Editor’s Note: This article is part of a series of articles in which Curt Varone will address questions on important fire service legal issues. If you would like to submit a question, please email Shannon Pieper at spieper@lexipol.com.
Question: Does the public have the right to film patients and the care they are receiving at an active emergency scene?
Answer: Your question involves a complicated intersection of laws that must balance two broad societal interests: the First Amendment’s right of the photographer to film in public, versus the individual patient’s right to privacy.
Despite the offensiveness of those who would exploit someone’s misfortune by photographing it, the public’s First Amendment right to film is strongest when it comes to filming governmental employees engaged in their public duties in public places. The cases that shape the law typically involve the filming of police arresting and perhaps subduing suspects. The societal importance of ensuring government accountability makes it unlikely that a carve-out for EMS activities would even be considered. Even if a legislature sought to restrict that right to film, it would likely be struck down as unconstitutional.
As a result, courts do not draw a distinction between filming police officers discharging their duties in public and firefighters doing their job in public. That is not to say that fire and EMS personnel are powerless to protect the privacy rights of patients. We can take steps to shield the patient from the public, although efforts to do so can come at the expense of patient care. Establishing exclusion zones might also be a possibility, but those zones would have to be justified based upon safety and/or operational needs, not concerns about filming.
Turning to patient’s rights, when people are in public, their right to privacy is quite limited. My apologies for the double negative – but people in public do not have a right to not be filmed. It is the corollary to the First Amendment right of people to film in public. We will refer to such photos as First Amendment-protected imagery.
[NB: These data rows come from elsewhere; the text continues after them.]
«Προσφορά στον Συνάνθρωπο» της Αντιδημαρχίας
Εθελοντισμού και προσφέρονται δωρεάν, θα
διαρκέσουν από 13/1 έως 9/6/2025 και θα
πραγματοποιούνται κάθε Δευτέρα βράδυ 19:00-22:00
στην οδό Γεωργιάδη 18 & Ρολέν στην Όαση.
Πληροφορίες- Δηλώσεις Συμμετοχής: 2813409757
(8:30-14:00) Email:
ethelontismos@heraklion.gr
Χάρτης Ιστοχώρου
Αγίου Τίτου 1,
Although a photographer has a First Amendment right to film, a patient being treated in public may have legal recourse should the photographer share the imagery. In particular, the tort of invasion of privacy is highly relevant. This tort has four separate parts, each of which can constitute an invasion of privacy:
- Intrusion upon the seclusion
- Appropriation of name or likeness
- Public disclosure of private facts
- Placing a person in a false light
None of the four invasion of privacy torts prohibit the taking of First Amendment-protected imagery. However, taking First Amendment-protected imagery and sharing it are two entirely different things. Two of the invasion of privacy torts – appropriation of name or likeness and public disclosure of private facts – would be the most likely recourse for the sharing of a patient-care photo.
Any commercial use of a facially recognizable image of a person without a person’s consent would be considered an appropriation of the person’s likeness – and thus an invasion of privacy. Such a photo could be used in a news article without the person’s consent, but if it were to be used for a commercial purpose without that person’s consent it would be an invasion of privacy. Volumes could be written on whether a particular use is considered news or commercial. Dwelling on the grey zone between news and commercial use can cause us to miss the fundamental principle: A photographer may have the right to film an emergency scene and take a photo of a patient in public, while at the same time be limited in how that image may be used without the person’s consent.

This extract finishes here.